O alagamento atingiu armazéns logísticos da Grano



O crédito será utilizado para cobrir despesas de capital de giro
O crédito será utilizado para cobrir despesas de capital de giro – Foto: Pixabay

O Banco Nacional de Desenvolvimento Econômico e Social (BNDES) aprovou um crédito de R$ 24,4 milhões para a Grano Alimentos, empresa do setor de vegetais congelados, como parte do programa BNDES Emergencial para o Rio Grande do Sul. O recurso visa auxiliar na recuperação da empresa após os danos causados pela enchente de 2024, que inundou seu centro de recebimento e armazenagem de produtos em Esteio (RS). 

O alagamento atingiu armazéns logísticos da Grano, com água chegando a três metros de altura, o que resultou na interrupção do sistema de refrigeração por mais de 25 dias, prejudicando o estoque de vegetais como brócolis, ervilha, couve-flor e batata.

O crédito será utilizado para cobrir despesas de capital de giro, principalmente para a reposição dos produtos perdidos e do estoque, incluindo mudas de brócolis na colheita. Wilrobson Bassiano, diretor financeiro da Grano, destacou a importância do apoio: “O custo reduzido do capital viabiliza o aumento da produção e a continuidade das operações em um cenário desafiador no país.” A Grano também se beneficia de seu modelo de produção, que envolve a agricultura familiar, o que contribui para a geração de emprego e renda na região.
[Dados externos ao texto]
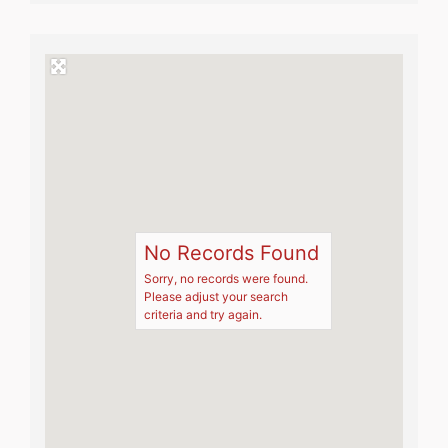
No Records Found
Sorry, no records were found.
Please adjust your search
criteria and try again.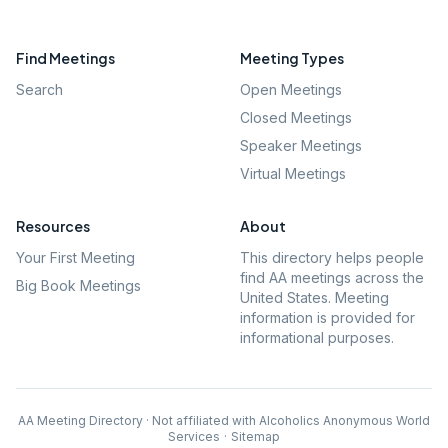
Find Meetings
Meeting Types
Search
Open Meetings
Closed Meetings
Speaker Meetings
Virtual Meetings
Resources
About
Your First Meeting
This directory helps people
find AA meetings across the
Big Book Meetings
United States. Meeting
information is provided for
informational purposes.
AA Meeting Directory · Not affiliated with Alcoholics Anonymous World
Services
·
Sitemap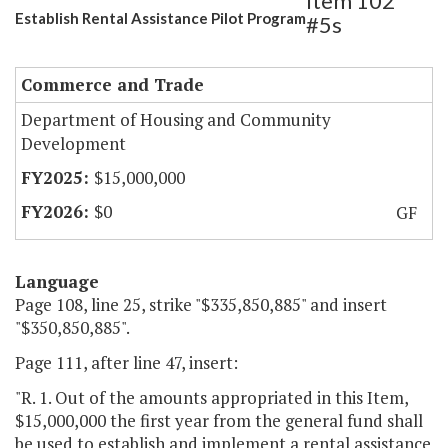
Item 102
Establish Rental Assistance Pilot Program
#5s
Commerce and Trade
Department of Housing and Community
Development
$15,000,000
$0
GF
Language
Page 108, line 25, strike "$335,850,885" and insert
"$350,850,885".
Page 111, after line 47, insert:
"R. 1. Out of the amounts appropriated in this Item,
$15,000,000 the first year from the general fund shall
be used to establish and implement a rental assistance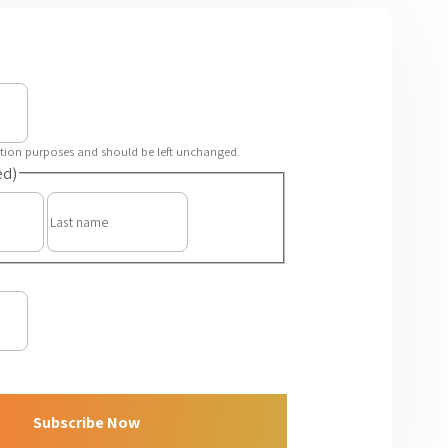
idation purposes and should be left unchanged.
ed)
First
Last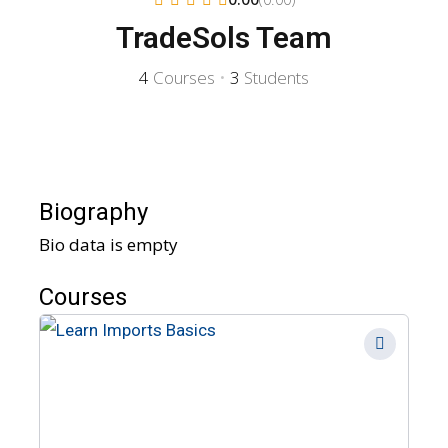
TradeSols Team
4
Courses
•
3
Students
Biography
Bio data is empty
Courses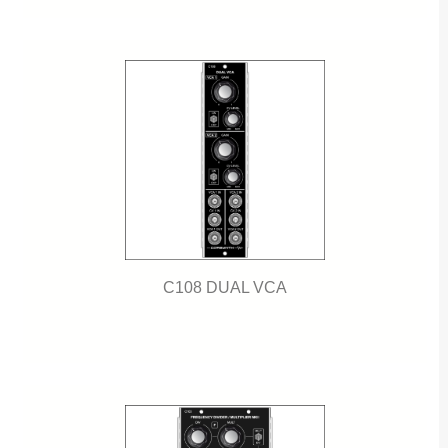
C108 DUAL VCA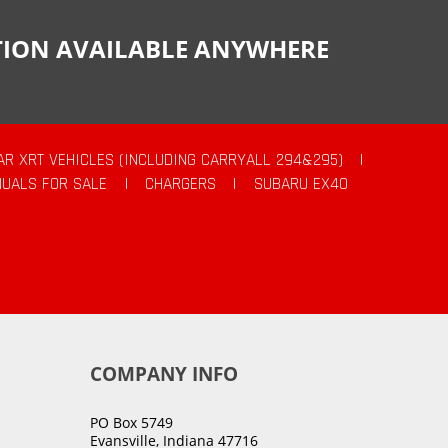
CTION AVAILABLE ANYWHERE
AR XRT VEHICLES (INCLUDING CARRYALL 294&295)
|
UALS FOR SALE
|
CHARGERS
|
SUBARU EX40
COMPANY INFO
PO Box 5749
Evansville, Indiana 47716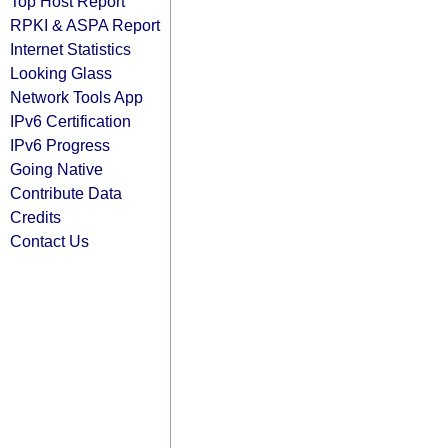
Top Host Report
RPKI & ASPA Report
Internet Statistics
Looking Glass
Network Tools App
IPv6 Certification
IPv6 Progress
Going Native
Contribute Data
Credits
Contact Us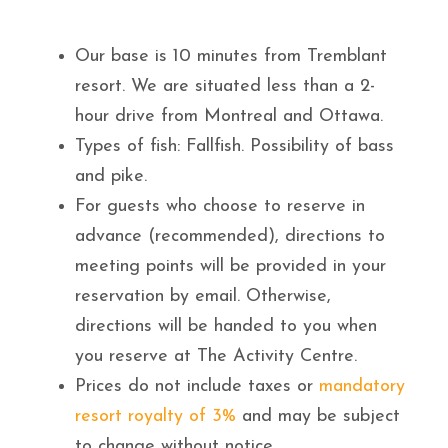
Our base is 10 minutes from Tremblant
resort. We are situated less than a 2-
hour drive from Montreal and Ottawa.
Types of fish: Fallfish. Possibility of bass
and pike.
For guests who choose to reserve in
advance (recommended), directions to
meeting points will be provided in your
reservation by email. Otherwise,
directions will be handed to you when
you reserve at The Activity Centre.
Prices do not include taxes or
mandatory
resort royalty of 3%
and may be subject
to change without notice.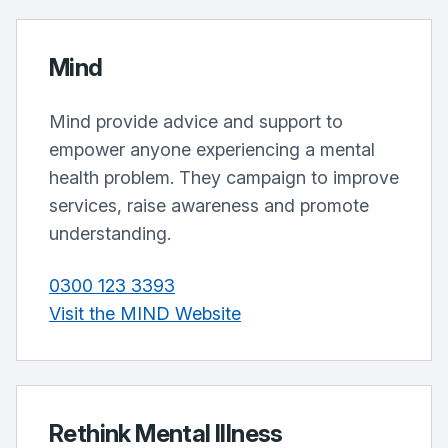
Mind
Mind provide advice and support to
empower anyone experiencing a mental
health problem. They campaign to improve
services, raise awareness and promote
understanding.
0300 123 3393
Visit the MIND Website
Rethink Mental Illness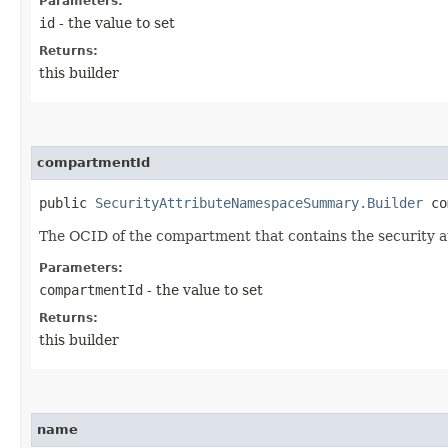
Parameters:
id
- the value to set
Returns:
this builder
compartmentId
public
SecurityAttributeNamespaceSummary.Builder
com
The OCID of the compartment that contains the security 
Parameters:
compartmentId
- the value to set
Returns:
this builder
name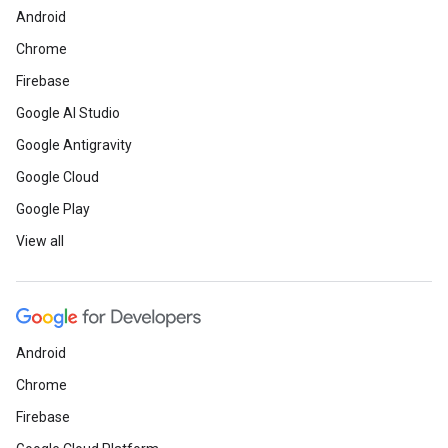
Android
Chrome
Firebase
Google AI Studio
Google Antigravity
Google Cloud
Google Play
View all
Android
Chrome
Firebase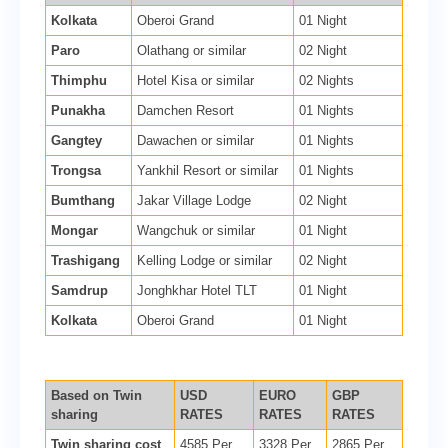
Kolkata
Oberoi Grand
01 Night
Paro
Olathang or similar
02 Night
Thimphu
Hotel Kisa or similar
02 Nights
Punakha
Damchen Resort
01 Nights
Gangtey
Dawachen or similar
01 Nights
Trongsa
Yankhil Resort or similar
01 Nights
Bumthang
Jakar Village Lodge
02 Night
Mongar
Wangchuk or similar
01 Night
Trashigang
Kelling Lodge or similar
02 Night
Samdrup
Jonghkhar Hotel TLT
01 Night
Kolkata
Oberoi Grand
01 Night
Based on Twin
USD
EURO
GBP
sharing
RATES
RATES
RATES
Twin sharing cost
4585 Per
3328 Per
2865 Per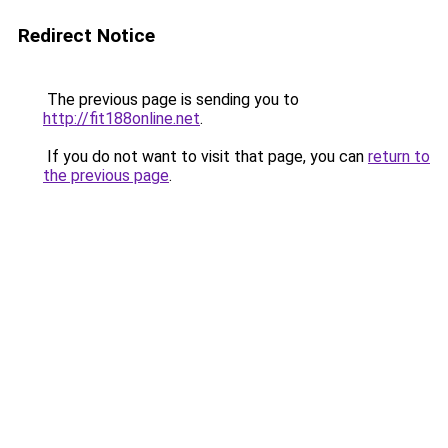
Redirect Notice
The previous page is sending you to
http://fit188online.net
.
If you do not want to visit that page, you can
return to
the previous page
.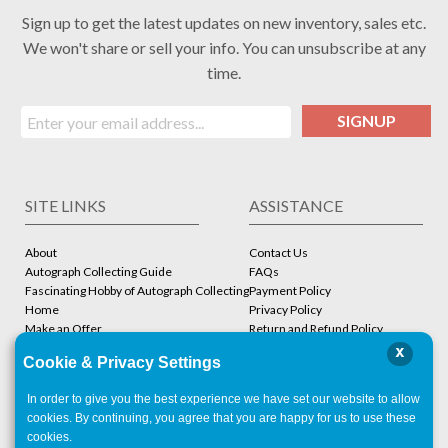
Sign up to get the latest updates on new inventory, sales etc.
We won't share or sell your info. You can unsubscribe at any
time.
SIGNUP
SITE LINKS
ASSISTANCE
About
Contact Us
Autograph Collecting Guide
FAQs
Fascinating Hobby of Autograph Collecting
Payment Policy
Home
Privacy Policy
Make an Offer
Return and Refund Policy
Stbcollc COA Verification
Shipping Policy
x
Cookie & Privacy Settings
Store
Terms and Conditions
In order to give you the best experience we have set our website to allow
ACCOUNT
CONTACT
cookies. By continuing, you agree that you are happy for us to use these
cookies.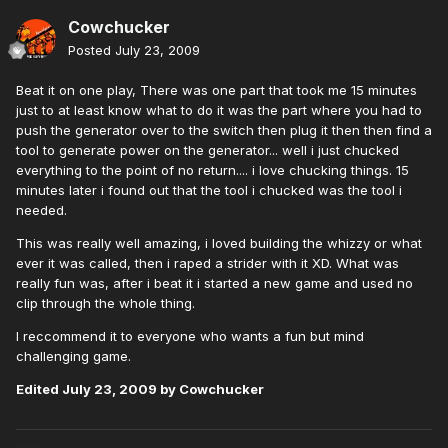
Cowchucker
Posted
July 23, 2009
Beat it on one play, There was one part that took me 15 minutes
just to at least know what to do it was the part where you had to
push the generator over to the switch then plug it then then find a
tool to generate power on the generator... well i just chucked
everything to the point of no return.... i love chucking things. 15
minutes later i found out that the tool i chucked was the tool i
needed.
This was really well amazing, i loved building the whizzy or what
ever it was called, then i raped a strider with it XD. What was
really fun was, after i beat it i started a new game and used no
clip through the whole thing.
I reccommend it to everyone who wants a fun but mind
challenging game.
Edited
July 23, 2009
by Cowchucker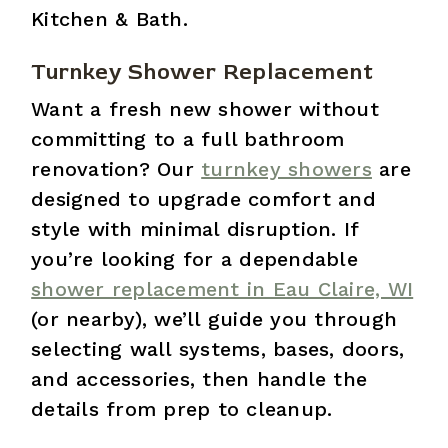
Kitchen & Bath.
Turnkey Shower Replacement
Want a fresh new shower without
committing to a full bathroom
renovation? Our
turnkey showers
are
designed to upgrade comfort and
style with minimal disruption. If
you’re looking for a dependable
shower replacement in Eau Claire, WI
(or nearby), we’ll guide you through
selecting wall systems, bases, doors,
and accessories, then handle the
details from prep to cleanup.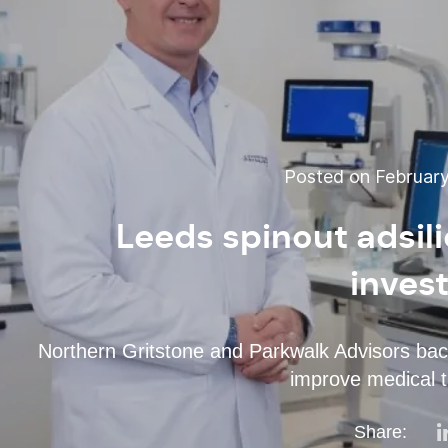
Posted on February
Leeds spinout adsil
inves
Northern Gritstone and Parkwalk Advisors ba
improve medical t
Share: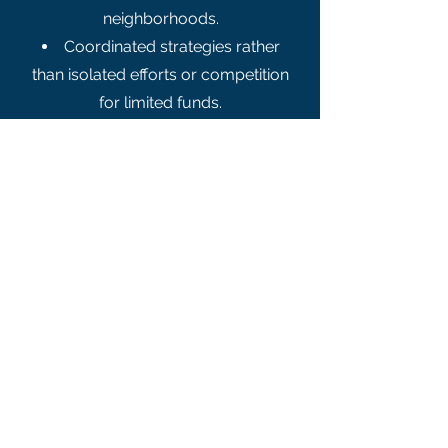
neighborhoods.
Coordinated strategies rather
than isolated efforts or competition
for limited funds.​
Moral Obligation
and Future
Workforce
“There is nothing new about poverty.
What is new, however, is that we
have the resources to get rid of it.” –
Rev. Dr. Martin Luther King Jr.​
MARA takes this conviction
seriously. The alliance believes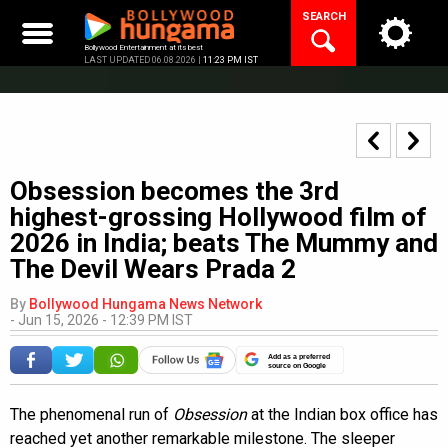
Skip
SEARCH
to
content
Bollywood Entertainment at its best
LAST UPDATED 06.08.2026 |
11:23 PM IST
Obsession becomes the 3rd
highest-grossing Hollywood film of
2026 in India; beats The Mummy and
The Devil Wears Prada 2
By
Bollywood Hungama News Network
-
Jun 15, 2026 - 12:39 PM IST
Add as a preferred
source on Google
The phenomenal run of
Obsession
at the Indian box office has
reached yet another remarkable milestone. The sleeper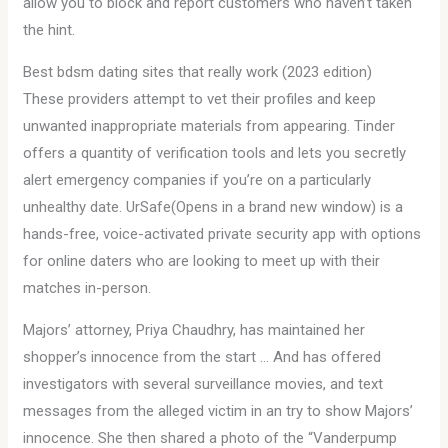
allow you to block and report customers who haven’t taken
the hint.
Best bdsm dating sites that really work (2023 edition)
These providers attempt to vet their profiles and keep
unwanted inappropriate materials from appearing. Tinder
offers a quantity of verification tools and lets you secretly
alert emergency companies if you’re on a particularly
unhealthy date. UrSafe(Opens in a brand new window) is a
hands-free, voice-activated private security app with options
for online daters who are looking to meet up with their
matches in-person.
Majors’ attorney, Priya Chaudhry, has maintained her
shopper’s innocence from the start … And has offered
investigators with several surveillance movies, and text
messages from the alleged victim in an try to show Majors’
innocence. She then shared a photo of the “Vanderpump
A ação integra o programa BNDES Emergencial para o Rio Grande do Sul, que visa mitigar os impactos climáticos e ajudar na recuperação econômica do estado. Já foram aprovados R$ 17,5 bilhões para capital de giro de empresas gaúchas e outros R$ 4,22 bilhões em garantias. O presidente do BNDES, Aloizio Mercadante, ressaltou a importância da iniciativa para a economia local e a união entre indústria e agricultura.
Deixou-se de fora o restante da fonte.